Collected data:
== Segment start ==

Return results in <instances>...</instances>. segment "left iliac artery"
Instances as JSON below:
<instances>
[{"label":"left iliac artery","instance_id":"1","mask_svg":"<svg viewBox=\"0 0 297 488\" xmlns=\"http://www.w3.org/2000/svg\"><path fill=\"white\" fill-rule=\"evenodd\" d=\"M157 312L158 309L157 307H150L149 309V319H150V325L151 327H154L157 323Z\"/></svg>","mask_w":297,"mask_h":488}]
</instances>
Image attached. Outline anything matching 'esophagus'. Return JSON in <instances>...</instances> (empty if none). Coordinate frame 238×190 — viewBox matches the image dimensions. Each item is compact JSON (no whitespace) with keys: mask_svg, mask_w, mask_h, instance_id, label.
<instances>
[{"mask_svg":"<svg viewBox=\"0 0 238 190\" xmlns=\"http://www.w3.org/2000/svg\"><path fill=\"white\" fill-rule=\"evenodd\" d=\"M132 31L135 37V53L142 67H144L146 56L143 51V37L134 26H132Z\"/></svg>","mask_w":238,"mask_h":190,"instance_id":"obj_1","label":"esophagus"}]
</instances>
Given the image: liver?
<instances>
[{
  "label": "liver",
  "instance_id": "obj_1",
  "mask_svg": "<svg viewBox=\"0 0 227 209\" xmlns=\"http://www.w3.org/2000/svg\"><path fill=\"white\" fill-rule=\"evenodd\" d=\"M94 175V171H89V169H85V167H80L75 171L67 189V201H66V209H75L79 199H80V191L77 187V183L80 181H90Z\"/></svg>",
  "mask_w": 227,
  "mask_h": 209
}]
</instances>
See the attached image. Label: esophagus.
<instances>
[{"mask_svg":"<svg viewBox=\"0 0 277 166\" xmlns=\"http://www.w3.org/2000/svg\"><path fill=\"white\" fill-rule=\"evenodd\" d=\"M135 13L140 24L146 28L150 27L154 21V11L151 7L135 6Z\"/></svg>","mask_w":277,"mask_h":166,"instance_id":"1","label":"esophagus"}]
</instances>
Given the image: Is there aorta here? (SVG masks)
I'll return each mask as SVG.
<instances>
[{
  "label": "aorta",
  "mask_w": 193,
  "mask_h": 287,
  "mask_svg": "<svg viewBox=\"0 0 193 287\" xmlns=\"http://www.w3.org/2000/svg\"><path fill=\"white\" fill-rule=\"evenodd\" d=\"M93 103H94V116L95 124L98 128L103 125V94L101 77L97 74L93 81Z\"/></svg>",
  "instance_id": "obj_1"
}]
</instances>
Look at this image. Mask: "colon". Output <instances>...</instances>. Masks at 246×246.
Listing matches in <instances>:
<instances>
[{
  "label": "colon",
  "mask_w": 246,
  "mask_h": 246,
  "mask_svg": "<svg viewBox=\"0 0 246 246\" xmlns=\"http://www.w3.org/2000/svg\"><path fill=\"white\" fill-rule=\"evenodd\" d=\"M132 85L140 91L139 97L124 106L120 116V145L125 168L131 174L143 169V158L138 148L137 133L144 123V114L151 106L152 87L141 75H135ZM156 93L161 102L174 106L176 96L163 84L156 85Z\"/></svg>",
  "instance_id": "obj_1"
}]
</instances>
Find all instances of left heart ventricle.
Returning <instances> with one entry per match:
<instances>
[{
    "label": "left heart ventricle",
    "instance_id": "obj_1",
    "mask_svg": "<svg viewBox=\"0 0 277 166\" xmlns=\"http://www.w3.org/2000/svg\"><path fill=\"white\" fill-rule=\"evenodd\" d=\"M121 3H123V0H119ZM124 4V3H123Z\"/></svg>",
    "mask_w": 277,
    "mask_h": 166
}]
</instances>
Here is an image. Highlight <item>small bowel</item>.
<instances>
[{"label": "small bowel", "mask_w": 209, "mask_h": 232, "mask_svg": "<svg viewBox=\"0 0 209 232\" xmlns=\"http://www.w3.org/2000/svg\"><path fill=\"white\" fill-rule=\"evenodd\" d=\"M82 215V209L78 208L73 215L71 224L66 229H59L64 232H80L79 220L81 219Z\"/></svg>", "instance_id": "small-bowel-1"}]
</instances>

== Segment end ==

Print the entire set of records again, exactly.

Return results in <instances>...</instances>. segment "left iliac artery"
Instances as JSON below:
<instances>
[{"label":"left iliac artery","instance_id":"1","mask_svg":"<svg viewBox=\"0 0 297 488\" xmlns=\"http://www.w3.org/2000/svg\"><path fill=\"white\" fill-rule=\"evenodd\" d=\"M157 312L158 309L157 307H150L149 309V319H150V325L151 327H154L157 323Z\"/></svg>","mask_w":297,"mask_h":488}]
</instances>
Image attached. Outline anything matching 'esophagus'. Return JSON in <instances>...</instances> (empty if none). Coordinate frame 238×190 — viewBox matches the image dimensions. Each item is compact JSON (no whitespace) with keys: mask_svg, mask_w, mask_h, instance_id, label.
<instances>
[{"mask_svg":"<svg viewBox=\"0 0 238 190\" xmlns=\"http://www.w3.org/2000/svg\"><path fill=\"white\" fill-rule=\"evenodd\" d=\"M132 31L135 37V53L142 67H144L146 56L143 51V37L134 26H132Z\"/></svg>","mask_w":238,"mask_h":190,"instance_id":"obj_1","label":"esophagus"}]
</instances>
Given the image: liver?
<instances>
[{
  "label": "liver",
  "instance_id": "obj_1",
  "mask_svg": "<svg viewBox=\"0 0 227 209\" xmlns=\"http://www.w3.org/2000/svg\"><path fill=\"white\" fill-rule=\"evenodd\" d=\"M94 175V171H89V169H85V167H80L75 171L67 189V201H66V209H75L79 199H80V191L77 187V183L80 181H90Z\"/></svg>",
  "mask_w": 227,
  "mask_h": 209
}]
</instances>
See the attached image. Label: esophagus.
<instances>
[{"mask_svg":"<svg viewBox=\"0 0 277 166\" xmlns=\"http://www.w3.org/2000/svg\"><path fill=\"white\" fill-rule=\"evenodd\" d=\"M135 13L140 24L146 28L150 27L154 21V11L151 7L135 6Z\"/></svg>","mask_w":277,"mask_h":166,"instance_id":"1","label":"esophagus"}]
</instances>
Given the image: Is there aorta here? (SVG masks)
I'll return each mask as SVG.
<instances>
[{
  "label": "aorta",
  "mask_w": 193,
  "mask_h": 287,
  "mask_svg": "<svg viewBox=\"0 0 193 287\" xmlns=\"http://www.w3.org/2000/svg\"><path fill=\"white\" fill-rule=\"evenodd\" d=\"M93 103H94V116L95 124L98 128L103 125V94L101 77L97 74L93 81Z\"/></svg>",
  "instance_id": "obj_1"
}]
</instances>
Look at this image. Mask: "colon". Output <instances>...</instances>. Masks at 246×246.
Listing matches in <instances>:
<instances>
[{
  "label": "colon",
  "mask_w": 246,
  "mask_h": 246,
  "mask_svg": "<svg viewBox=\"0 0 246 246\" xmlns=\"http://www.w3.org/2000/svg\"><path fill=\"white\" fill-rule=\"evenodd\" d=\"M132 85L140 91L139 97L124 106L120 116V145L125 168L131 174L143 169V158L138 148L137 133L144 123V114L151 106L152 87L141 75H135ZM156 93L161 102L174 106L176 96L163 84L156 85Z\"/></svg>",
  "instance_id": "obj_1"
}]
</instances>
Find all instances of left heart ventricle.
Returning <instances> with one entry per match:
<instances>
[{
    "label": "left heart ventricle",
    "instance_id": "obj_1",
    "mask_svg": "<svg viewBox=\"0 0 277 166\" xmlns=\"http://www.w3.org/2000/svg\"><path fill=\"white\" fill-rule=\"evenodd\" d=\"M121 3H123V0H119ZM124 4V3H123Z\"/></svg>",
    "mask_w": 277,
    "mask_h": 166
}]
</instances>
Here is an image. Highlight <item>small bowel</item>.
<instances>
[{"label": "small bowel", "mask_w": 209, "mask_h": 232, "mask_svg": "<svg viewBox=\"0 0 209 232\" xmlns=\"http://www.w3.org/2000/svg\"><path fill=\"white\" fill-rule=\"evenodd\" d=\"M82 215V209L78 208L73 215L71 224L66 229H59L64 232H80L79 220L81 219Z\"/></svg>", "instance_id": "small-bowel-1"}]
</instances>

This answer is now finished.